The 2015 Advisory Committee on Immunization Practices (ACIP) does not express a preference for use of any particular product over another for persons for whom more than one type of vaccine is appropriate and available.
The major recommendations concern age, state of health, allergies (some vaccines are specifically recommended for people allergic to eggs or to previous vaccines, pregnancy, etc.), fear of needles (there are multiple ways now to receive influenza vaccines including microneedle intradermal doses, intramuscular jet, and nasal, along with the routine IM injection), timing of the vaccine (especially in the elderly and young).
A previous severe allergic reaction to influenza vaccine, regardless of the component suspected of being responsible for the reaction, is a contraindication to future receipt of the vaccine.
Basically, if the vaccine (in the US) is FDA approved, it should be fine.
What type of vaccine would be good for healthy lady in mid-30s[?]
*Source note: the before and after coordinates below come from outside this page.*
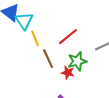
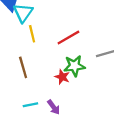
brown line: (48, 59) -> (23, 67), moved

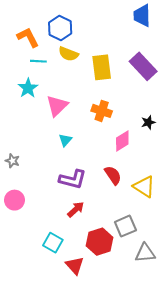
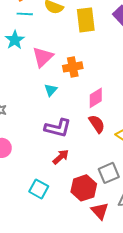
orange cross: (102, 111) -> (73, 67), moved, turned -30
pink diamond: (122, 141) -> (96, 98), moved
red triangle: (75, 265) -> (100, 211), moved

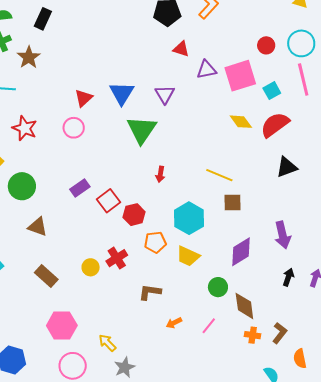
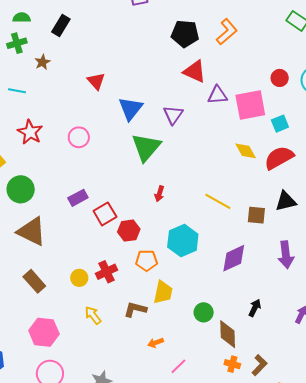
red triangle: (181, 49) -> (195, 71), size x1.4
brown star: (29, 57) -> (42, 62), size x0.7
red triangle: (84, 98) -> (96, 81), moved, turned -36
brown square: (233, 202) -> (256, 215), moved
brown triangle: (38, 227) -> (32, 231), size x1.5
purple arrow: (283, 235) -> (286, 255), moved
purple diamond: (241, 252) -> (234, 258), moved
yellow trapezoid: (188, 256) -> (163, 292), moved, turned -110
black arrow: (288, 277) -> (255, 308), moved
pink line: (209, 326) -> (178, 366), moved
yellow arrow: (107, 343) -> (93, 315), moved

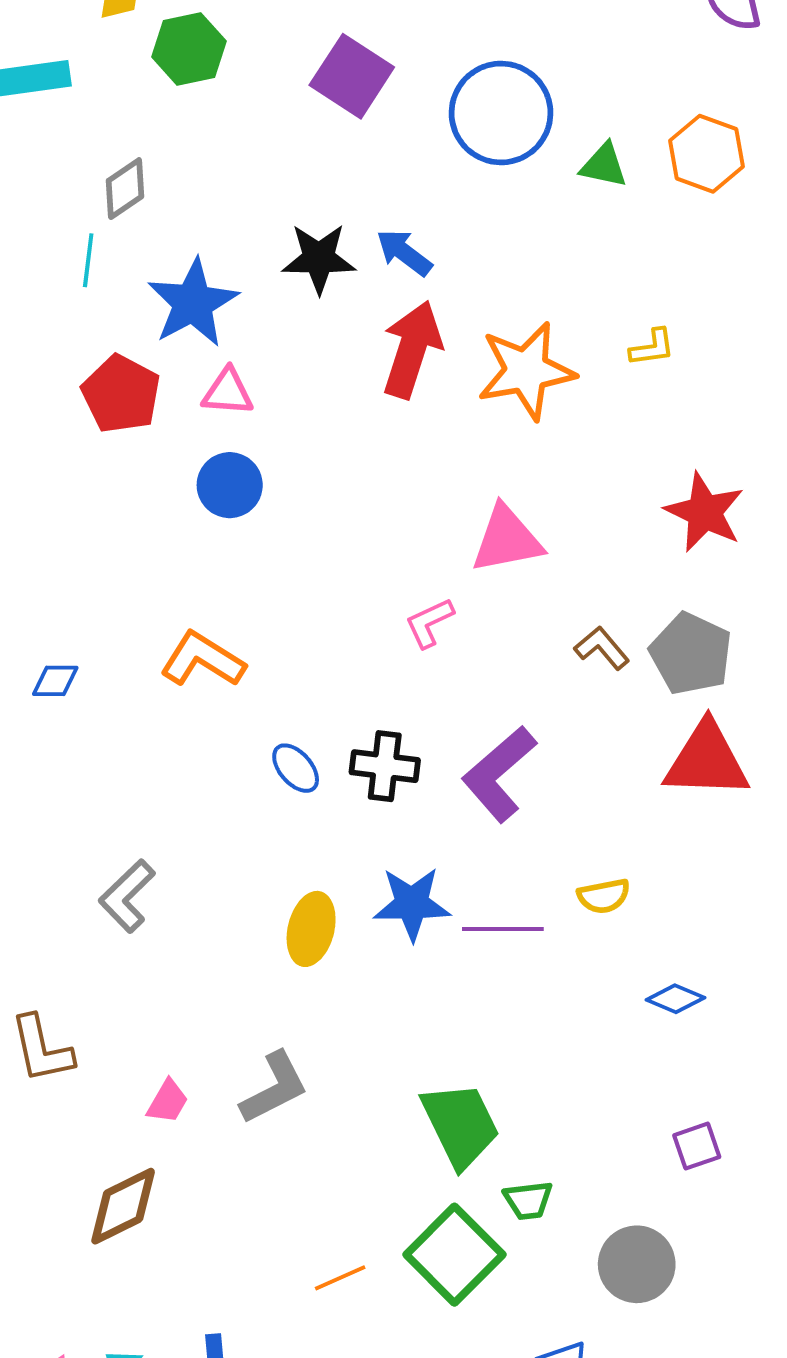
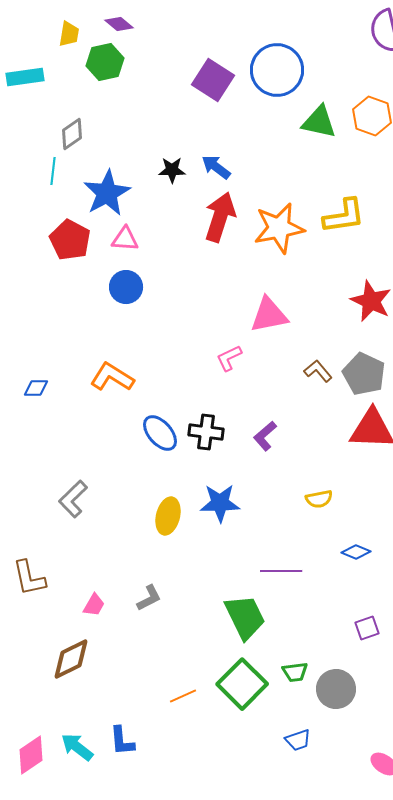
purple square: (352, 76) -> (213, 80), moved
blue circle: (501, 113) -> (277, 70), moved
green triangle: (604, 165) -> (319, 122), size x1.4
black star: (319, 258) -> (172, 170), size x0.7
yellow L-shape: (652, 348) -> (344, 216), size x1.8
blue ellipse: (296, 768) -> (160, 433), size x1.4
purple L-shape: (499, 774) -> (265, 436), size x0.6
purple line: (503, 929) -> (281, 571), moved
gray L-shape: (274, 1088) -> (149, 598), size x0.7
green trapezoid: (528, 1200) -> (295, 672), moved

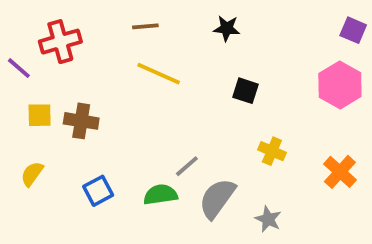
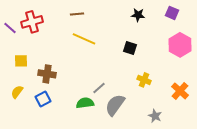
black star: (227, 28) -> (138, 15), moved
purple square: (353, 30) -> (172, 13), moved
purple line: (19, 68) -> (10, 28), moved
brown cross: (81, 121) -> (47, 74), moved
blue square: (98, 191) -> (43, 99), moved
gray star: (268, 219) -> (155, 116), moved

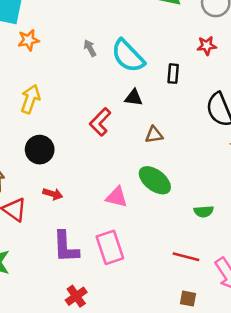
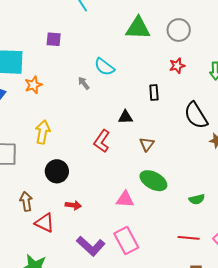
cyan semicircle: (128, 56) -> (104, 67), moved, size x0.7
brown triangle: (154, 135) -> (147, 144), turned -35
purple L-shape: (66, 247) -> (91, 246), turned -36

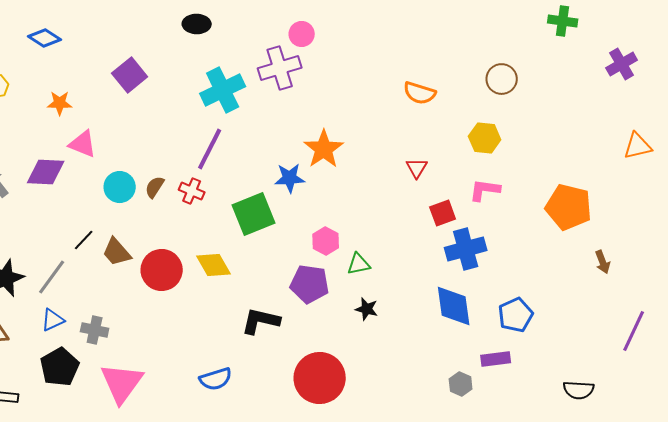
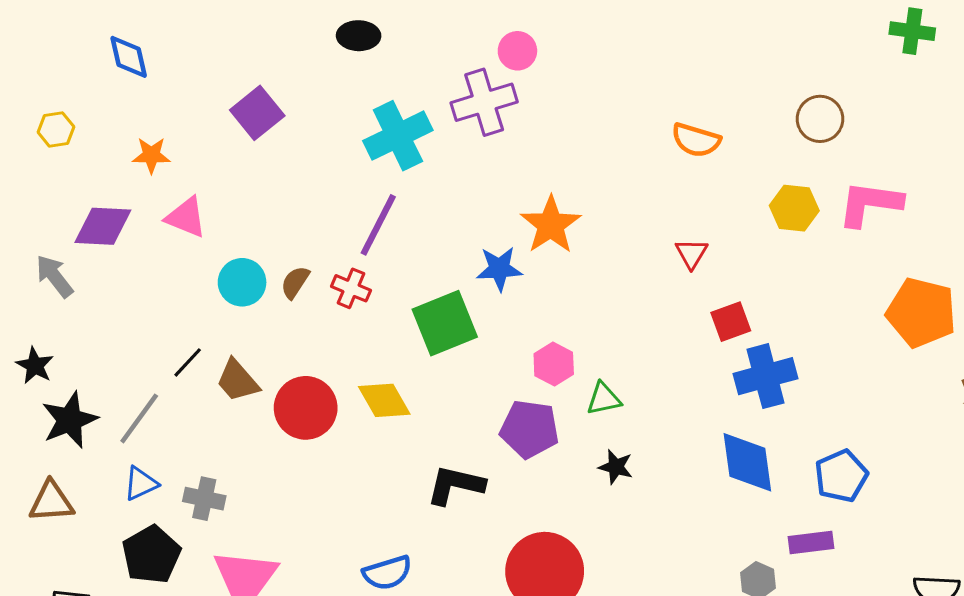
blue diamond: (45, 38) -> (129, 57), turned 44
purple diamond: (46, 172) -> (103, 226), moved
pink L-shape: (485, 190) -> (870, 204), moved, size x1.4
Assuming that you're not pregnant, in the absence of data (recent studies including the 2014 flu season) demonstrating consistent greater relative effectiveness of the current quadrivalent formulation of Live Attenuated Influenza Vaccine (LAIV), preference for LAIV over Inactivated Influenza Vaccine (IIV) is no longer recommended.
In your age range and state of health, you should avoid the LAIV if
- you've experienced severe allergic reactions to the vaccine or any of its components, or to a previous dose of any influenza vaccine
- you have a history of egg allergy
- you've taken influenza antiviral medications within the previous 48 hours
- you care for severely immunosuppressed persons who require a protective environment
If you live with someone with bad asthma, you might want to consult your doctor about which vaccine is better for you.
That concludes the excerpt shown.